I need some help if anyone can do that

 

Thanks

 

[mikesta707]

post the code?

[cpharry]

<? 
$search = $_POST["search"];
$db = "`char`";

$connection = mysql_connect("localhost","wowbasec","PASSWORD REMOVED");

mysql_select_db("wowbasec_class", $connection);

$query = "select * from `char`, location WHERE name='$search'"; 

$result = mysql_db_query("wowbasec_class", $query); 

while ($r = mysql_fetch_assoc($result)) { // Begin while 
$ts = $r["name"]; 
$ts1 = $r["id"]; 
?>
<table width="1000" border="0" align="center" cellpadding="0" cellspacing="0">
  <tr>
    <td><a href="viewchar.php?id=<?php echo $ts1['id'];
									$ts1 = $_POST['id']; ?>"> <? echo $ts ?></td>
  </tr>
</table>
<? 
}
?>

[mikesta707]

well since you already selected the database you were going to access with the following line:

mysql_select_db("wowbasec_class", $connection);

 

it is kind of redundant to use mysql_db_query. You might want to try just using mysql_query, IE

$query = "select * from `char`, location WHERE name='$search'";

$result = mysql_=query($query, $connection); 

[gffg4574fghsDSGDGKJYM]

 

mysql_db_query

4.0.6 This function is deprecated, do not use this function. Use mysql_select_db() and mysql_query() instead.
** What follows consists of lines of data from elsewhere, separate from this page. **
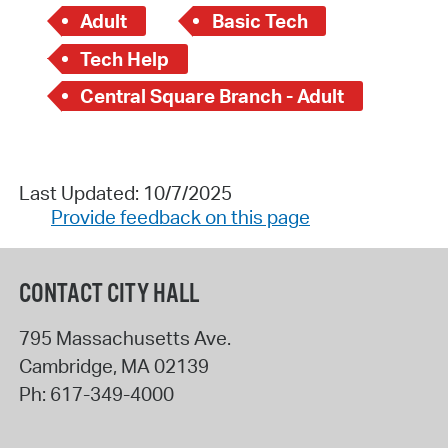
Adult
Basic Tech
Tech Help
Central Square Branch - Adult
Last Updated: 10/7/2025
Provide feedback on this page
CONTACT CITY HALL
795 Massachusetts Ave.
Cambridge
,
MA
02139
Ph:
617-349-4000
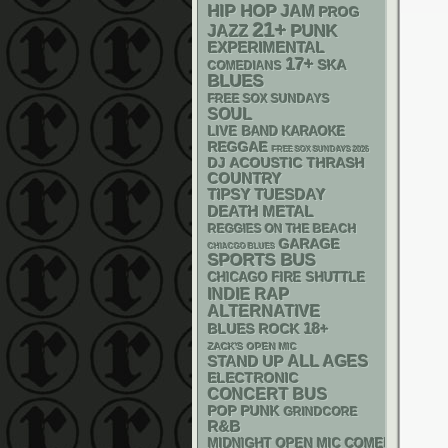
HIP HOP
JAM
PROG
21+
PUNK
JAZZ
EXPERIMENTAL
17+
SKA
COMEDIANS
BLUES
FREE SOX SUNDAYS
SOUL
LIVE BAND KARAOKE
REGGAE
FREE SOX SUNDAYS 2026
DJ
ACOUSTIC
THRASH
COUNTRY
TIPSY TUESDAY
DEATH METAL
REGGIES ON THE BEACH
GARAGE
CHIACGO BLUES
SPORTS BUS
CHICAGO FIRE SHUTTLE
RAP
INDIE
ALTERNATIVE
18+
BLUES ROCK
ZACK'S OPEN MIC
STAND UP
ALL AGES
ELECTRONIC
CONCERT BUS
POP PUNK
GRINDCORE
R&B
MIDNIGHT OPEN MIC COMEDY NIGHT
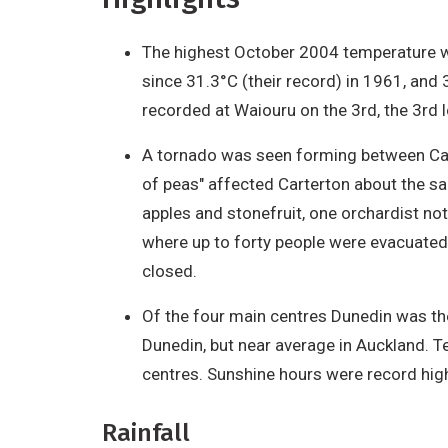
The highest October 2004 temperature wa
since 31.3°C (their record) in 1961, a
recorded at Waiouru on the 3rd, the 3rd
A tornado was seen forming between Cart
of peas" affected Carterton about the sa
apples and stonefruit, one orchardist not
where up to forty people were evacuated
closed.
Of the four main centres Dunedin was the
Dunedin, but near average in Auckland. 
centres. Sunshine hours were record high
Rainfall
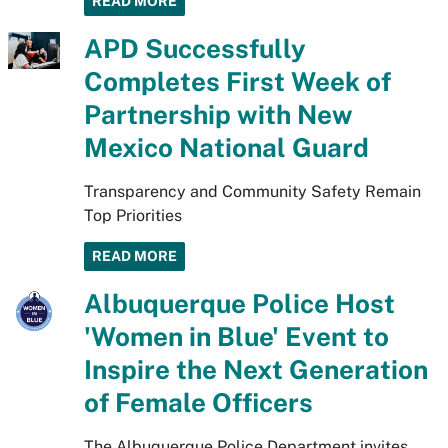
READ MORE
APD Successfully
Completes First Week of
Partnership with New
Mexico National Guard
Transparency and Community Safety Remain
Top Priorities
READ MORE
Albuquerque Police Host
'Women in Blue' Event to
Inspire the Next Generation
of Female Officers
The Albuquerque Police Department invites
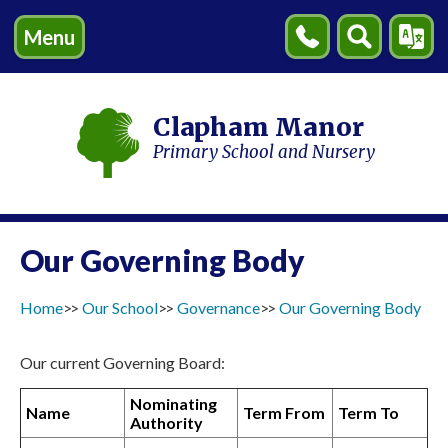
Menu
Contact
Search
Transl
Us
Clapham Manor
Primary School and Nursery
Our Governing Body
Home
Our School
Governance
Our Governing Body
Our current Governing Board:
Nominating
Name
Term From
Term To
Authority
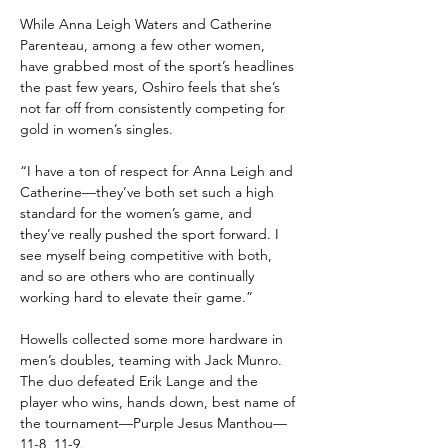
While Anna Leigh Waters and Catherine 
Parenteau, among a few other women, 
have grabbed most of the sport’s headlines 
the past few years, Oshiro feels that she’s 
not far off from consistently competing for 
gold in women’s singles.
“I have a ton of respect for Anna Leigh and 
Catherine—they’ve both set such a high 
standard for the women’s game, and 
they’ve really pushed the sport forward. I 
see myself being competitive with both, 
and so are others who are continually 
working hard to elevate their game.”
Howells collected some more hardware in 
men’s doubles, teaming with Jack Munro. 
The duo defeated Erik Lange and the 
player who wins, hands down, best name of 
the tournament—Purple Jesus Manthou—
11-8, 11-9.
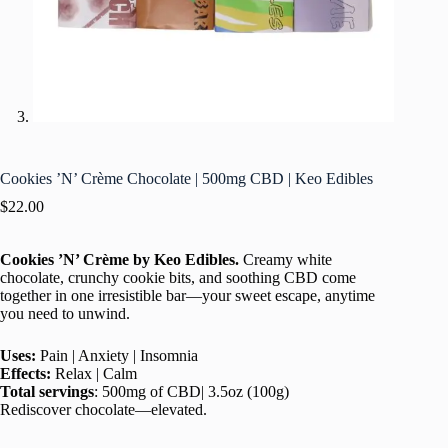
Cookies ’N’ Crème Chocolate | 500mg CBD | Keo Edibles
$
22.00
Cookies ’N’ Crème
by
Keo Edibles.
Creamy white
chocolate, crunchy cookie bits, and soothing CBD come
together in one irresistible bar—your sweet escape, anytime
you need to unwind.
Uses:
Pain | Anxiety | Insomnia
Effects:
Relax | Calm
Total servings
: 500mg of CBD| 3.5oz (100g)
Rediscover chocolate—elevated.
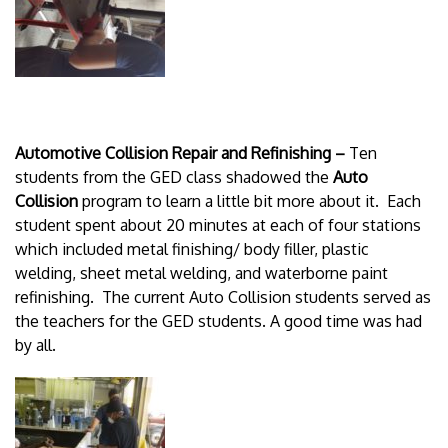
Automotive Collision Repair and Refinishing –
Ten
students from the GED class shadowed the
Auto
Collision
program to learn a little bit more about it. Each
student spent about 20 minutes at each of four stations
which included metal finishing/ body filler, plastic
welding, sheet metal welding, and waterborne paint
refinishing. The current Auto Collision students served as
the teachers for the GED students. A good time was had
by all.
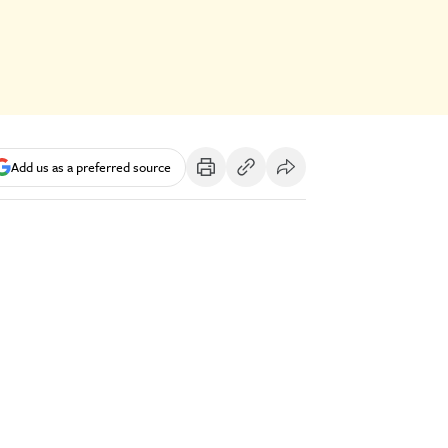
Add us as a preferred source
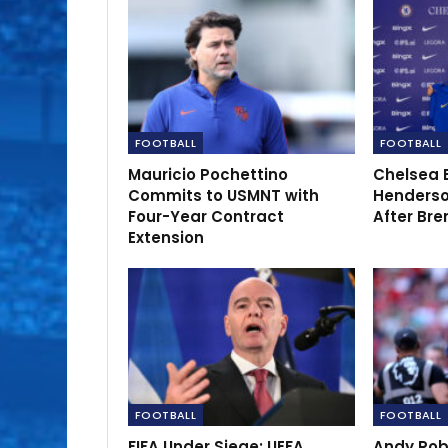
FOOTBALL
FOOTBALL
Mauricio Pochettino
Chelsea 
Commits to USMNT with
Henderso
Four-Year Contract
After Bre
Extension
FOOTBALL
FOOTBALL
FIFA Under Siege: UEFA
Andy Rob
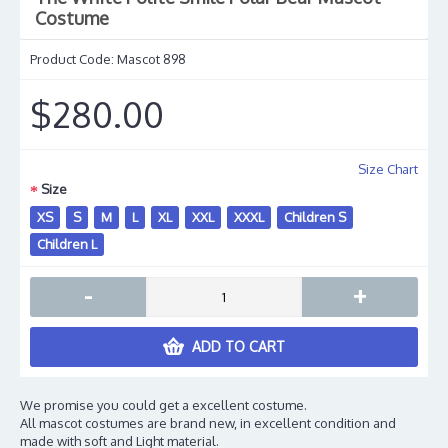
Costume
Product Code:
Mascot 898
$280.00
Size Chart
Size
XS
S
M
L
XL
XXL
XXXL
Children S
Children L
-
+
ADD TO CART
We promise you could get a excellent costume.
All mascot costumes are brand new, in excellent condition and
made with soft and Light material.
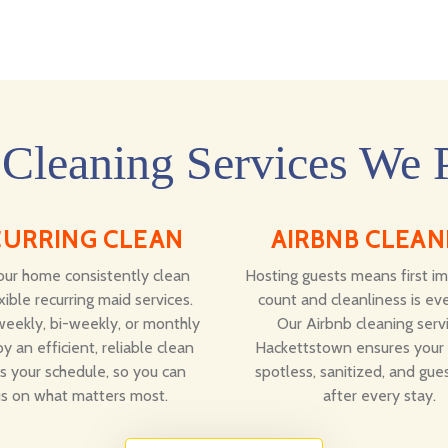
Cleaning Services We 
CURRING CLEAN
AIRBNB CLEAN
ur home consistently clean
Hosting guests means first i
xible recurring maid services.
count and cleanliness is eve
eekly, bi-weekly, or monthly
Our Airbnb cleaning servi
y an efficient, reliable clean
Hackettstown ensures your r
ts your schedule, so you can
spotless, sanitized, and gue
s on what matters most.
after every stay.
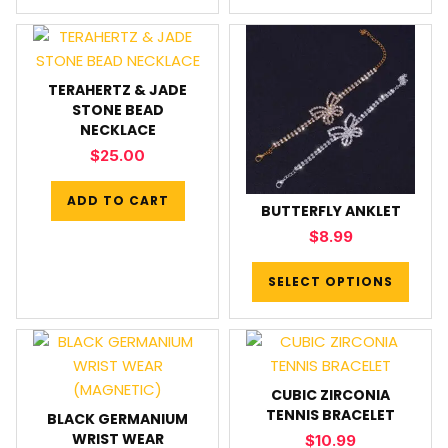
TERAHERTZ & JADE
STONE BEAD
NECKLACE
$
25.00
ADD TO CART
BUTTERFLY ANKLET
$
8.99
SELECT OPTIONS
CUBIC ZIRCONIA
TENNIS BRACELET
BLACK GERMANIUM
WRIST WEAR
$
10.99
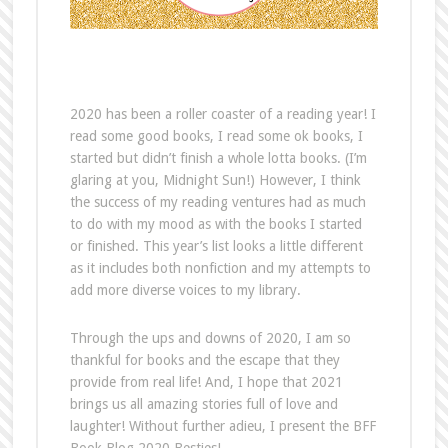
2020 has been a roller coaster of a reading year! I
read some good books, I read some ok books, I
started but didn’t finish a whole lotta books. (I’m
glaring at you, Midnight Sun!) However, I think
the success of my reading ventures had as much
to do with my mood as with the books I started
or finished. This year’s list looks a little different
as it includes both nonfiction and my attempts to
add more diverse voices to my library.
Through the ups and downs of 2020, I am so
thankful for books and the escape that they
provide from real life! And, I hope that 2021
brings us all amazing stories full of love and
laughter! Without further adieu, I present the BFF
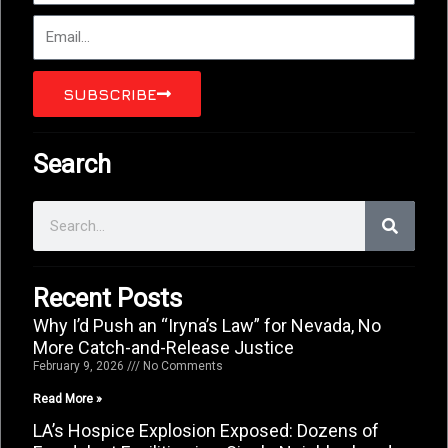
Email
SUBSCRIBE
Search
Search
Recent Posts
Why I’d Push an “Iryna’s Law” for Nevada, No
More Catch-and-Release Justice
February 9, 2026
No Comments
Read More »
LA’s Hospice Explosion Exposed: Dozens of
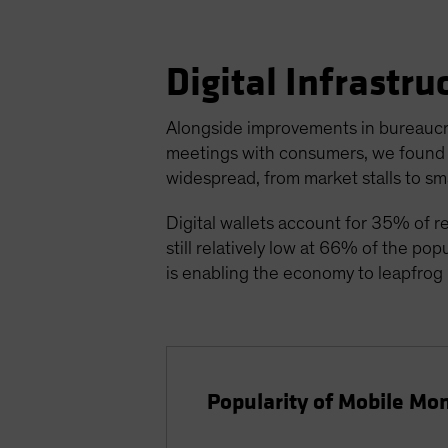
Digital Infrastr
Alongside improvements in bureaucracy
meetings with consumers, we found t
widespread, from market stalls to sm
Digital wallets account for 35% of ret
still relatively low at 66% of the pop
is enabling the economy to leapfrog i
Popularity of Mobile Mon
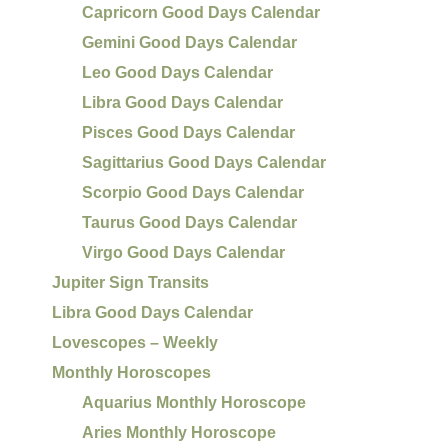
Capricorn Good Days Calendar
Gemini Good Days Calendar
Leo Good Days Calendar
Libra Good Days Calendar
Pisces Good Days Calendar
Sagittarius Good Days Calendar
Scorpio Good Days Calendar
Taurus Good Days Calendar
Virgo Good Days Calendar
Jupiter Sign Transits
Libra Good Days Calendar
Lovescopes – Weekly
Monthly Horoscopes
Aquarius Monthly Horoscope
Aries Monthly Horoscope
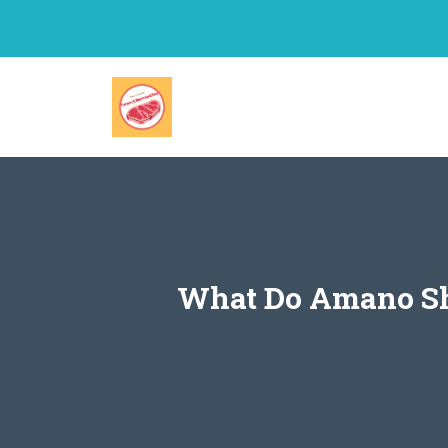
Skip
to
content
What Do Amano Shr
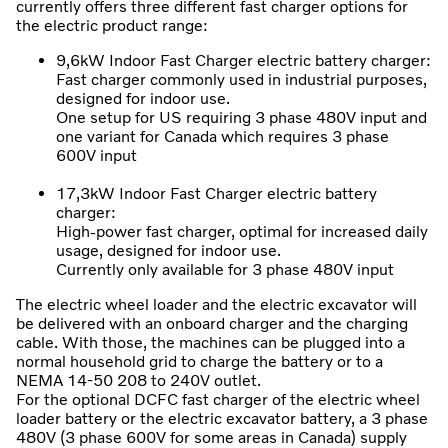
currently offers three different fast charger options for
the electric product range:
9,6kW Indoor Fast Charger electric battery charger:
Fast charger commonly used in industrial purposes,
designed for indoor use.
One setup for US requiring 3 phase 480V input and
one variant for Canada which requires 3 phase
600V input
17,3kW Indoor Fast Charger electric battery
charger:
High-power fast charger, optimal for increased daily
usage, designed for indoor use.
Currently only available for 3 phase 480V input
The electric wheel loader and the electric excavator will
be delivered with an onboard charger and the charging
cable. With those, the machines can be plugged into a
normal household grid to charge the battery or to a
NEMA 14-50 208 to 240V outlet.
For the optional DCFC fast charger of the electric wheel
loader battery or the electric excavator battery, a 3 phase
480V (3 phase 600V for some areas in Canada) supply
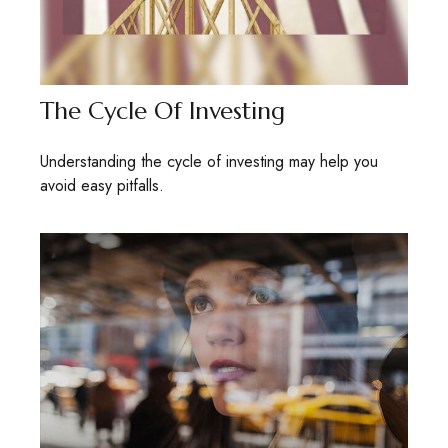
The Cycle Of Investing
Understanding the cycle of investing may help you
avoid easy pitfalls.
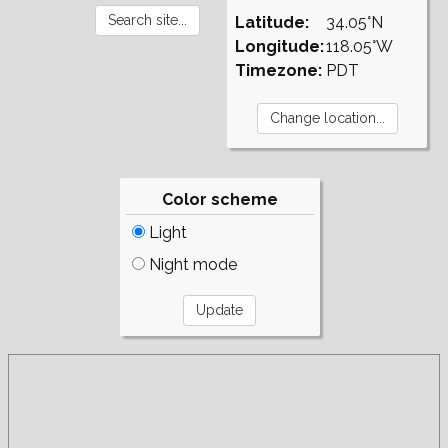
Latitude:
34.05°N
Longitude:
118.05°W
Timezone:
PDT
Color scheme
Light
Night mode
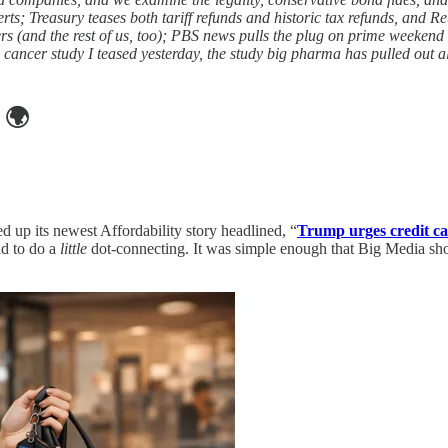
; Treasury teases both tariff refunds and historic tax refunds, and Reut
rs (and the rest of us, too); PBS news pulls the plug on prime weeken
cer study I teased yesterday, the study big pharma has pulled out all 
🌍
d up its newest Affordability story headlined, “
Trump urges credit car
ad to do a
little
dot-connecting. It was simple enough that Big Media shou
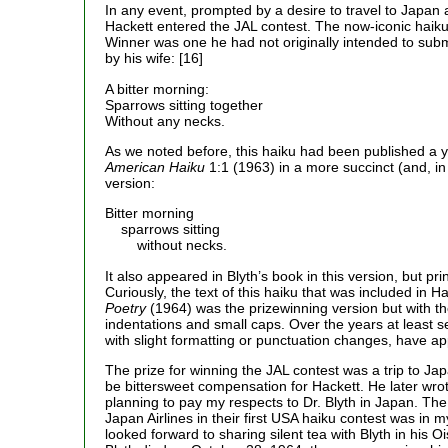
In any event, prompted by a desire to travel to Japan 
Hackett entered the JAL contest. The now-iconic haiku
Winner was one he had not originally intended to sub
by his wife: [16]
A bitter morning:
Sparrows sitting together
Without any necks.
As we noted before, this haiku had been published a ye
American Haiku
1:1 (1963) in a more succinct (and, in
version:
Bitter morning
sparrows sitting
without necks.
It also appeared in Blyth’s book in this version, but pri
Curiously, the text of this haiku that was included in Ha
Poetry
(1964) was the prizewinning version but with th
indentations and small caps. Over the years at least s
with slight formatting or punctuation changes, have a
The prize for winning the JAL contest was a trip to Jap
be bittersweet compensation for Hackett. He later wro
planning to pay my respects to Dr. Blyth in Japan. The
Japan Airlines in their first USA haiku contest was in 
looked forward to sharing silent tea with Blyth in his 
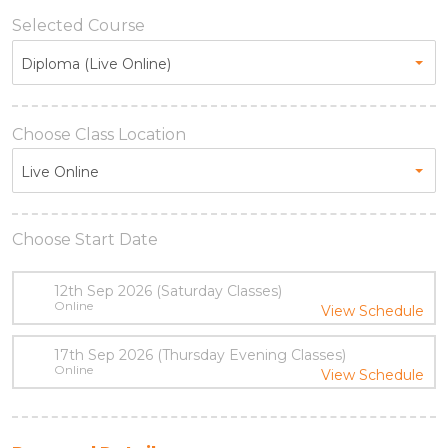
Selected Course
Diploma (Live Online)
Choose Class Location
Live Online
Choose Start Date
12th Sep 2026 (Saturday Classes)
Online
View Schedule
17th Sep 2026 (Thursday Evening Classes)
Online
View Schedule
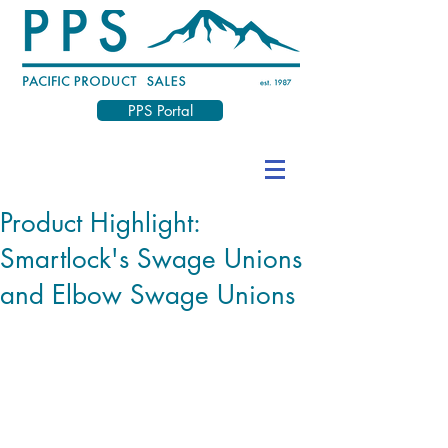
PPS Portal
Product Highlight:
Smartlock's Swage Unions
and Elbow Swage Unions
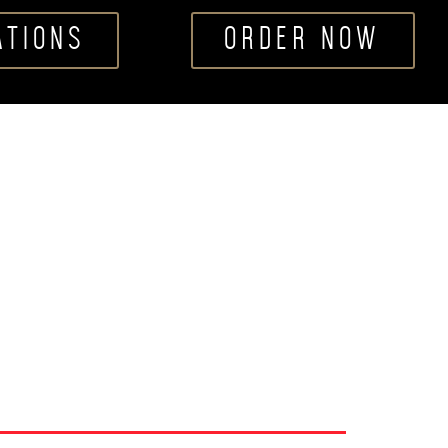
ATIONS
ORDER NOW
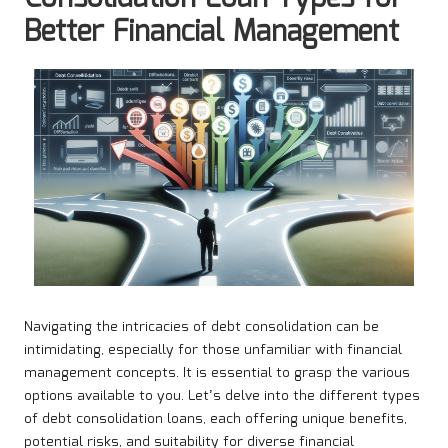
Better Financial Management
Navigating the intricacies of debt consolidation can be
intimidating, especially for those unfamiliar with financial
management concepts. It is essential to grasp the various
options available to you. Let’s delve into the different types
of debt consolidation loans, each offering unique benefits,
potential risks, and suitability for diverse financial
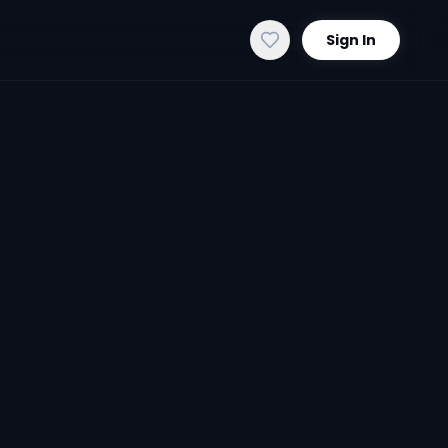
Sign In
http://www.php.net/manual/en/function.mysql-db-query.php

 

Warning: mysql_fetch_assoc(): supplied argument is not a valid MySQL result resource in /home/wowbasec/public_html/search.php on line 13

Told you that the SQL query didn't work, you can add this to see what happen :

 

<?php
...
$result = mysql_query($query);
if (!$result) {
    echo 'Invalid query: ' . mysql_error(). "<br>";
    echo  'SQL Query: ' . $query. "<br>";
    die();
}
...
?>

[cpharry]

This is the code now...

<? 
$search = $_POST["search"];
$db = "`char`";

$connection = mysql_connect("localhost","wowbasec","PASSWORD REMOVED");

mysql_select_db("wowbasec_class", $connection);

$query = "select * from `char`, location WHERE name='$search'";

$result = mysql_query($query, $connection); 

if (!$result) {
    echo 'Invalid query: ' . mysql_error(). "<br>";
    echo  'SQL Query: ' . $query. "<br>";
    die();
}

while ($r = mysql_fetch_assoc($result)) { // Begin while 
$ts = $r["name"]; 
$ts1 = $r["id"]; 
?>
<table width="1000" border="0" align="center" cellpadding="0" cellspacing="0">
  <tr>
    <td><a href="viewchar.php?id=<?php echo $ts1['id'];
									$ts1 = $_POST['id']; ?>"> <? echo $ts ?></td>
  </tr>
</table>
<? 
}
?>

 

But i get this...

 

Invalid query: Column 'name' in where clause is ambiguous

SQL Query: select * from `char`, location WHERE name='harry'

 

 

[cpharry]

Just realised that if i put the 'name' like that instead of just name it doesnt give any errors but it also doesnt give any results which there are two.